The Bouregreg Med-O-Med Gardening School was created on a landslide where the Oulja dump used to be, an illegal landfill on the eastern outskirts of Salé, which, thanks to the project, has been rehabilitated in recent years.
A total of 90 students, a quarter of them women, are currently studying across the three different grades taught by the school.
Age is no barrier as people up to 40 years old are eligible to attend but everyone must meet the essential requirement of social risk.
“They are required to know how to read and write, that is to say, they must have a minimum level of fourth-grade education, although during their training they are also given classes in Arabic, French and Spanish,” said the school’s director, Spaniard ToaTorán Romero, adding that the school’s good reputation has lead to a long waitlist of potential students.
The school ensures free food and transport, thanks in part to a bus company which provides travel to the school free of charge.
Students come mainly from slums or shantytowns on the outskirts of Rabat, Salé, Temara and Kenitra, a stark contrast from the embassies and private mansions where they often carry out gardening work.

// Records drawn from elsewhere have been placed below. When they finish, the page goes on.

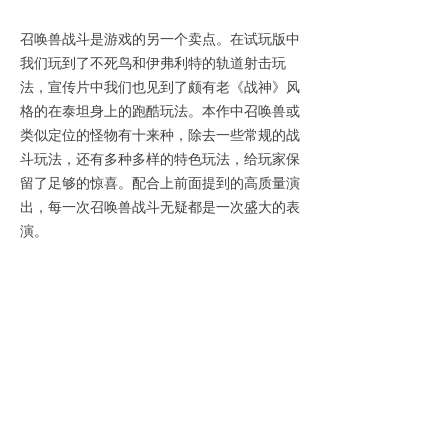
召唤兽战斗是游戏的另一个卖点。在试玩版中
我们玩到了不死鸟和伊弗利特的轨道射击玩
法，宣传片中我们也见到了颇有老《战神》风
格的在泰坦身上的跑酷玩法。本作中召唤兽或
类似定位的怪物有十来种，除去一些常规的战
斗玩法，还有多种多样的特色玩法，给玩家保
留了足够的惊喜。配合上前面提到的高质量演
出，每一次召唤兽战斗无疑都是一次盛大的表
演。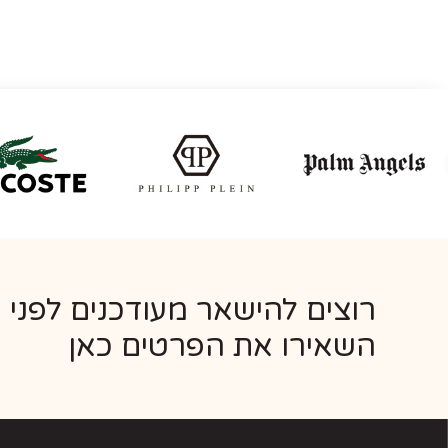
רוצים להישאר מעודכנים לפני 
השאירו את הפרטים כאן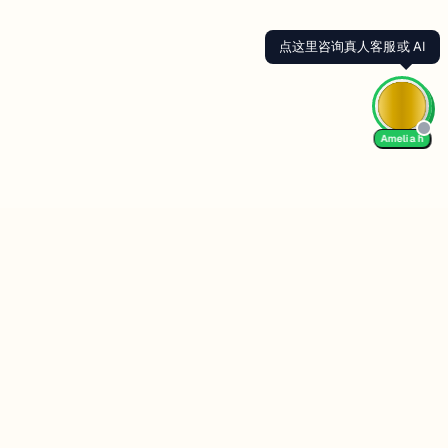
Amelia h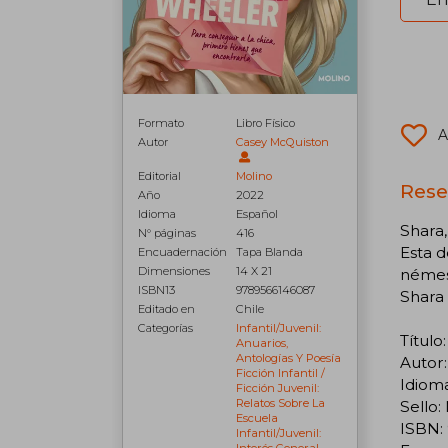
Formato
Libro Físico
A
Autor
Casey McQuiston
Editorial
Molino
Rese
Año
2022
Idioma
Español
Shara,
N° páginas
416
Esta d
Encuadernación
Tapa Blanda
Dimensiones
14 X 21
némesi
ISBN13
9789566146087
Shara 
Editado en
Chile
Categorías
Infantil/juvenil:
Títul
Anuarios,
Antologías Y Poesía
Autor
Ficción Infantil /
Idiom
Ficción Juvenil:
Relatos Sobre La
Sello:
Escuela
ISBN:
Infantil/juvenil:
Interés General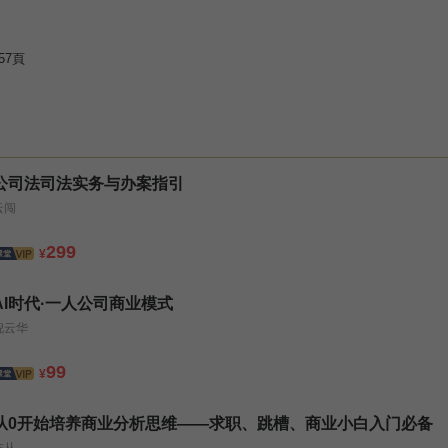
57頁
公司法司法实务与办案指引
云闯
299
¥
AI时代·一人公司商业模式
倪云华
99
¥
从0开始培养商业分析思维——求职、跳槽、商业小白入门必备
陈从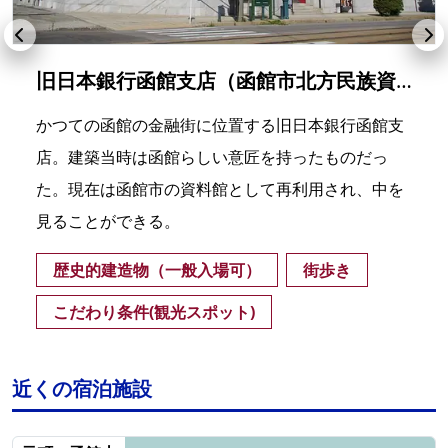
旧日本銀行函館支店（函館市北方民族資料館）
かつての函館の金融街に位置する旧日本銀行函館支
店。建築当時は函館らしい意匠を持ったものだっ
た。現在は函館市の資料館として再利用され、中を
見ることができる。
歴史的建造物（一般入場可）
街歩き
こだわり条件(観光スポット)
近くの宿泊施設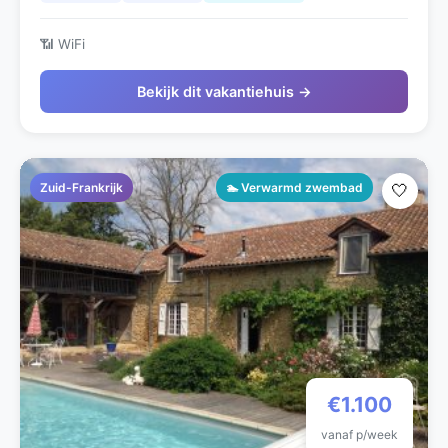
📶 WiFi
Bekijk dit vakantiehuis →
Zuid-Frankrijk
🏊 Verwarmd zwembad
🤍
€1.100
vanaf p/week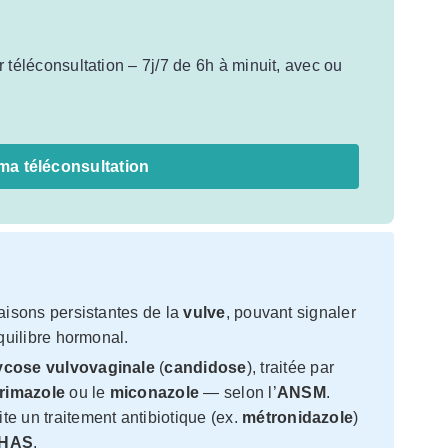
téléconsultation – 7j/7 de 6h à minuit, avec ou
ma téléconsultation
sons persistantes de la
vulve
, pouvant signaler
quilibre hormonal.
cose vulvovaginale
(
candidose
), traitée par
trimazole
ou le
miconazole
— selon l’
ANSM
.
te un traitement antibiotique (ex.
métronidazole
)
HAS
.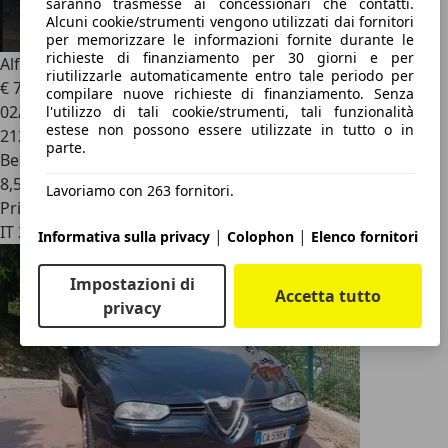
saranno trasmesse ai concessionari che contatti.
Alcuni cookie/strumenti vengono utilizzati dai fornitori
per memorizzare le informazioni fornite durante le
richieste di finanziamento per 30 giorni e per
Alfa Romeo 156
2.0 ts 16v
riutilizzarle automaticamente entro tale periodo per
€ 750
compilare nuove richieste di finanziamento. Senza
02/1999
l'utilizzo di tali cookie/strumenti, tali funzionalità
estese non possono essere utilizzate in tutto o in
212.000 km
parte.
Benzina
8,5 l/100 km (comb.)
Lavoriamo con 263 fornitori.
Privato
IT 20146
|
|
Informativa sulla privacy
Colophon
Elenco fornitori
Impostazioni di
Accetta tutto
privacy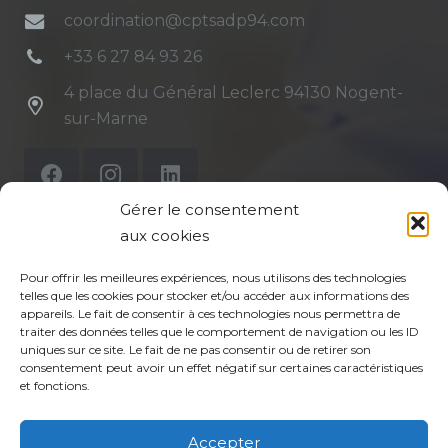
coordination@cptsadp94.com
+33 6 27 84 93 26
4 place du Général Leclerc 94130 Nogent-
sur-Marne
Gérer le consentement
aux cookies
Mentions légales
Pour offrir les meilleures expériences, nous utilisons des technologies
telles que les cookies pour stocker et/ou accéder aux informations des
appareils. Le fait de consentir à ces technologies nous permettra de
Politique de confidentialité du site
traiter des données telles que le comportement de navigation ou les ID
uniques sur ce site. Le fait de ne pas consentir ou de retirer son
Politique de protection des données de la CPTS
consentement peut avoir un effet négatif sur certaines caractéristiques
ADP 94
et fonctions.
Accepter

“From the first year onwards, we are asked to use of students’ services in the gardens of diplomatic sites, villas and hotels”, says Inés Eléxpuru, communications director at the Islamic Culture Foundation (FUNCI), the organisation responsible for the project together with the Moroccan Development Agency for the Bouregreg Valley.
Imane, a second-year gardening student, told Efe she has already started earning money by caring for private gardens in upscale neighbourhoods.